EDIT Public health warning - this question includes a false assumption about undefined behaviour. See accepted answer.
After a reading recent blog post, I've been thinking a lot about the practicality of avoiding all standards-undefined assumptions in C and C++ code. Here is a snippet cut out of C++, to do an unsigned 128-bit addition...
void c_UInt64_Pair::operator+= (const c_UInt64_Pair &p)
{
m_Low += p.m_Low;
m_High += p.m_High;
if (m_Low < p.m_Low) m_High++;
}
This clearly relies on assumptions about overflow behaviour. Obviously most machines can support a binary integer of the right kind (though perhaps building from 32-bit chunks or whatever), but there's apparently a growing chance that the optimiser may exploit the standards-undefined behaviour here. That is, the only way that the m_Low < p.m_Low
condition can pass is if m_Low += p.m_Low
overflows, which is undefined behaviour, so the optimiser can legally decide that the condition always fails. In which case, this code is simply broken.

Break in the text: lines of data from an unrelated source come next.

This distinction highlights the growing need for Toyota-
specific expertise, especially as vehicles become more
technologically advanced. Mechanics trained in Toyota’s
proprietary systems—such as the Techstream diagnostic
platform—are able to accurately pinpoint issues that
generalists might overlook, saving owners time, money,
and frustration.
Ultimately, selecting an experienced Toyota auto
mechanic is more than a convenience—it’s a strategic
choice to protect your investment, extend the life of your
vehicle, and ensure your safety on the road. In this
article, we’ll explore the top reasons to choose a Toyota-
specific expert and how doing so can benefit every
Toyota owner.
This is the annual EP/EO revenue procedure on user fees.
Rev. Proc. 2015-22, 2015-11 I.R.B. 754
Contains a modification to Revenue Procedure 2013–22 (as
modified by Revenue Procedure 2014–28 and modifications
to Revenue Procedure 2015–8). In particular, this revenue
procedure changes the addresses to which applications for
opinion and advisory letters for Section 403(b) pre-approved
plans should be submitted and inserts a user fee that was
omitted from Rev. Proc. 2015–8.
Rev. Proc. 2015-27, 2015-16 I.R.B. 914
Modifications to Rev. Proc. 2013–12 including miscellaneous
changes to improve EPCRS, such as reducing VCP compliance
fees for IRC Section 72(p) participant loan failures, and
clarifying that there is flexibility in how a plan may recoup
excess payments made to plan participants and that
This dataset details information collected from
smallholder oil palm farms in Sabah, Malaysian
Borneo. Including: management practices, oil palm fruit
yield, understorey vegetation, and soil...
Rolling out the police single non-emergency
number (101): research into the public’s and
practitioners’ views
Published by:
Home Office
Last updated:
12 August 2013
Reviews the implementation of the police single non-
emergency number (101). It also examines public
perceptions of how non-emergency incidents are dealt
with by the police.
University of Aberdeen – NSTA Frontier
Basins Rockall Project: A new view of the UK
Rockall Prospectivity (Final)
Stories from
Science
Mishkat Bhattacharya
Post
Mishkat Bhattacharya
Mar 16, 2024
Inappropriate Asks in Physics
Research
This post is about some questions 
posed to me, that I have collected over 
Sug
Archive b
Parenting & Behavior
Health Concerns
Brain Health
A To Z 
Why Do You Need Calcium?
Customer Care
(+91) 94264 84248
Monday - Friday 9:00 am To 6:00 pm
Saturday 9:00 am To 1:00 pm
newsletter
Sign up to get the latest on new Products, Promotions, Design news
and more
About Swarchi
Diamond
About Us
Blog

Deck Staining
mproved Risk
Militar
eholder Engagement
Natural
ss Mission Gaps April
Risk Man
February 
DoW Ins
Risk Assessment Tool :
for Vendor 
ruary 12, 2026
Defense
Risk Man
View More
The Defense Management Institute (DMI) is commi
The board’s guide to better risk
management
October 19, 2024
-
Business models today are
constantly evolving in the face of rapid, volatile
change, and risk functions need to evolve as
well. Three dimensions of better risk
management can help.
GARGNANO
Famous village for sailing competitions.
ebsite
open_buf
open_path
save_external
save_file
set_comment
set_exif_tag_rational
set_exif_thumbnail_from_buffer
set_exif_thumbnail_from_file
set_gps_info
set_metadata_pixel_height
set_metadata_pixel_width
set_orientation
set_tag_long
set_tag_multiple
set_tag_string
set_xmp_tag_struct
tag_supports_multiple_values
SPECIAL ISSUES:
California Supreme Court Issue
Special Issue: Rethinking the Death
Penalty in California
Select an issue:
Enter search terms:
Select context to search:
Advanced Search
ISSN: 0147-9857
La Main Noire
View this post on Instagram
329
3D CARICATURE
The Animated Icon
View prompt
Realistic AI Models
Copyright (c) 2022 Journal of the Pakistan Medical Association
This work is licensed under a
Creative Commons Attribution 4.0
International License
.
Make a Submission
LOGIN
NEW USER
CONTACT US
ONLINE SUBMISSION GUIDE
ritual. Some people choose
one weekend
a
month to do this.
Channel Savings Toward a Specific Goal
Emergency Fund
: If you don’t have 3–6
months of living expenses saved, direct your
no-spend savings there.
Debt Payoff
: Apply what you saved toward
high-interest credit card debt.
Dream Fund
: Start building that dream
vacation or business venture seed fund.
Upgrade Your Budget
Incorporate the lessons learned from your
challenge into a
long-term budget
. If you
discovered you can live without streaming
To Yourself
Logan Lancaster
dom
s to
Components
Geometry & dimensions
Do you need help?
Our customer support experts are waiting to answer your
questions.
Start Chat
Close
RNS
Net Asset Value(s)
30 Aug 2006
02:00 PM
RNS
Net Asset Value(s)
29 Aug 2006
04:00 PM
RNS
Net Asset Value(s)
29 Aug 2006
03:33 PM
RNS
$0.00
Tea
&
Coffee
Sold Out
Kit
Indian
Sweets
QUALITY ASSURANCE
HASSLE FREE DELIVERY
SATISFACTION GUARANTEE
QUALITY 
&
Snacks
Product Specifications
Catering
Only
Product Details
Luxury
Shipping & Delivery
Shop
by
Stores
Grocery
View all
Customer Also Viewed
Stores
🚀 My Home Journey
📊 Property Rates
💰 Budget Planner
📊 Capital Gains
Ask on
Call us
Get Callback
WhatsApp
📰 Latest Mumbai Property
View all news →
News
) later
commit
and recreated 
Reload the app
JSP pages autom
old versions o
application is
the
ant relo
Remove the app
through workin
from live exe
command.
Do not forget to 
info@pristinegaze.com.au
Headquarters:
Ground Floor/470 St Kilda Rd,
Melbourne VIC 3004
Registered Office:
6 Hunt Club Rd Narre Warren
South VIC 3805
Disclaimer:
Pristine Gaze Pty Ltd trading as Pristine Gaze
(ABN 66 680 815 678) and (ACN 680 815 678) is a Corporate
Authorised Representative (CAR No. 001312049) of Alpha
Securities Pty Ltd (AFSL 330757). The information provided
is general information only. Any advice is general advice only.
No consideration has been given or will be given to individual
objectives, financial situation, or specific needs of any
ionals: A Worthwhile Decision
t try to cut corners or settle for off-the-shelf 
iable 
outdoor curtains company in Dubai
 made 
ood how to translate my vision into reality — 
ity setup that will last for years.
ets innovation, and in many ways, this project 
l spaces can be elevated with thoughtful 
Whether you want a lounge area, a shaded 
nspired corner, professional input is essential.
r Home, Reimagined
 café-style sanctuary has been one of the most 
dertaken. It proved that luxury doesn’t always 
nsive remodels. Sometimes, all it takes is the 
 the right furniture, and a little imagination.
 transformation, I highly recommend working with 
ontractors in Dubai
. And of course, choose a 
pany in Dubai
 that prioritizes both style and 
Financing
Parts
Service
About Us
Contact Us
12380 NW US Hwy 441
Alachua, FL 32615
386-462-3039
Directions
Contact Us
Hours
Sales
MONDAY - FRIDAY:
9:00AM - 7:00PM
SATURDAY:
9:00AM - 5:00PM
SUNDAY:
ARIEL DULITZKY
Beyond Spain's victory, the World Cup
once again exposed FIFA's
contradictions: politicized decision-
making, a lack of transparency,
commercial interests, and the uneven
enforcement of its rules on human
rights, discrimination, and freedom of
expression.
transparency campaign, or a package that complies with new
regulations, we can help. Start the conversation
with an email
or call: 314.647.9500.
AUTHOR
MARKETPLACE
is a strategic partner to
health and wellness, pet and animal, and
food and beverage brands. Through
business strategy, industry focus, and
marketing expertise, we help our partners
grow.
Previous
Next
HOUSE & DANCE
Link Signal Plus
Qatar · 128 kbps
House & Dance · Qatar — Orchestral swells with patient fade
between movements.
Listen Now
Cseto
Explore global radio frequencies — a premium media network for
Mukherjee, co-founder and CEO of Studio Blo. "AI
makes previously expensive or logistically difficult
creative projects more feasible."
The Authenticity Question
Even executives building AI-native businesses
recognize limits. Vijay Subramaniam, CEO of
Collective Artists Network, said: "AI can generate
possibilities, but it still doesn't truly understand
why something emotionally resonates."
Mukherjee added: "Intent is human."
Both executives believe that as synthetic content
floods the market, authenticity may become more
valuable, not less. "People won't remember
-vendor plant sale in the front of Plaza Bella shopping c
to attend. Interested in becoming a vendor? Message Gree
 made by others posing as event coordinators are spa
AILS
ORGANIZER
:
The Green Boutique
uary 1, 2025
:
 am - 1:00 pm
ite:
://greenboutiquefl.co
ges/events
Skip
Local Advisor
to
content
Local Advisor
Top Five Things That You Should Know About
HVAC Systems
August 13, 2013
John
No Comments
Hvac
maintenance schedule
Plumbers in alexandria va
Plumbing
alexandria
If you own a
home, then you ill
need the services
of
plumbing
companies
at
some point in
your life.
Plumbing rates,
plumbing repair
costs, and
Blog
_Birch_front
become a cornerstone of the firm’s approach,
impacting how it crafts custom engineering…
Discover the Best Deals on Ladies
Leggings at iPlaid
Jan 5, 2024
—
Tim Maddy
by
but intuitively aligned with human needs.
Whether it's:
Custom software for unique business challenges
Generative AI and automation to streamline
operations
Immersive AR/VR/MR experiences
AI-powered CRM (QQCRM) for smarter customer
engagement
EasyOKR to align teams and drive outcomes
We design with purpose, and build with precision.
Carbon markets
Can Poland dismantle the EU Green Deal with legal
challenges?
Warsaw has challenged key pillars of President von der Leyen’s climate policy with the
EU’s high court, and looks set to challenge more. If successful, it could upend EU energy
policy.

The question is, therefore...
How can you write a reasonably efficient version of the above without relying on undefined behaviour?
Assume that you have an appropriate 64-bit binary machine integer, but that you have a malicious compiler that will always interpret your undefined behaviour in the worst possible (or impossible) way. Also, assume that you don't have some special built-in, intrinsic, library or whatever to do it for you.
EDIT minor clarification - this isn't just about detecting overflow, but also ensuring that both m_Low and m_High end up with the correct modulo 2^64 results, which is also standards-undefined.